What to produce :: Each line in the material below must be transcribed exactly; no picture belongs in the copy.

Source material ::
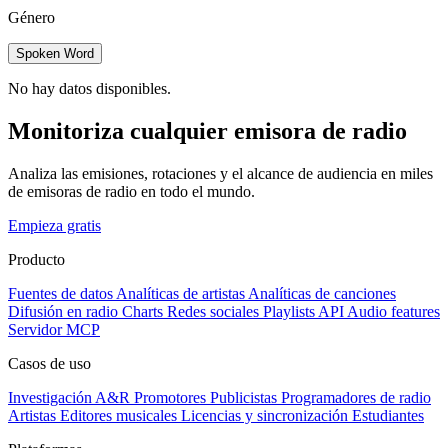
Género
Spoken Word
No hay datos disponibles.
Monitoriza cualquier emisora de radio
Analiza las emisiones, rotaciones y el alcance de audiencia en miles
de emisoras de radio en todo el mundo.
Empieza gratis
Producto
Fuentes de datos
Analíticas de artistas
Analíticas de canciones
Difusión en radio
Charts
Redes sociales
Playlists
API
Audio features
Servidor MCP
Casos de uso
Investigación A&R
Promotores
Publicistas
Programadores de radio
Artistas
Editores musicales
Licencias y sincronización
Estudiantes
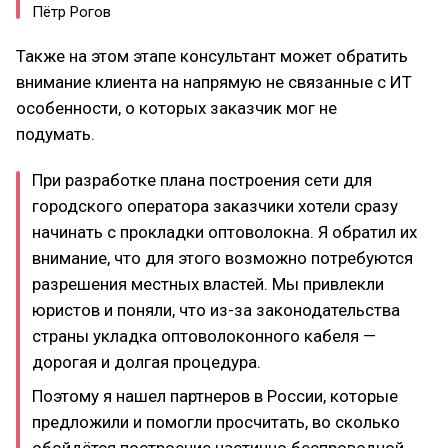
Пётр Рогов
Также на этом этапе консультант может обратить
внимание клиента на напрямую не связанные с ИТ
особенности, о которых заказчик мог не
подумать.
При разработке плана построения сети для
городского оператора заказчики хотели сразу
начинать с прокладки оптоволокна. Я обратил их
внимание, что для этого возможно потребуются
разрешения местных властей. Мы привлекли
юристов и поняли, что из-за законодательства
страны укладка оптоволоконного кабеля —
дорогая и долгая процедура.
Поэтому я нашел партнеров в России, которые
предложили и помогли просчитать, во сколько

Answer for the task ::
Género
Spoken Word
No hay datos disponibles.
Monitoriza cualquier emisora de radio
Analiza las emisiones, rotaciones y el alcance de audiencia en miles
de emisoras de radio en todo el mundo.
Empieza gratis
Producto
Fuentes de datos
Analíticas de artistas
Analíticas de canciones
Difusión en radio
Charts
Redes sociales
Playlists
API
Audio features
Servidor MCP
Casos de uso
Investigación A&R
Promotores
Publicistas
Programadores de radio
Artistas
Editores musicales
Licencias y sincronización
Estudiantes
Пётр Рогов
Также на этом этапе консультант может обратить
внимание клиента на напрямую не связанные с ИТ
особенности, о которых заказчик мог не
подумать.
При разработке плана построения сети для
городского оператора заказчики хотели сразу
начинать с прокладки оптоволокна. Я обратил их
внимание, что для этого возможно потребуются
разрешения местных властей. Мы привлекли
юристов и поняли, что из-за законодательства
страны укладка оптоволоконного кабеля —
дорогая и долгая процедура.
Поэтому я нашел партнеров в России, которые
предложили и помогли просчитать, во сколько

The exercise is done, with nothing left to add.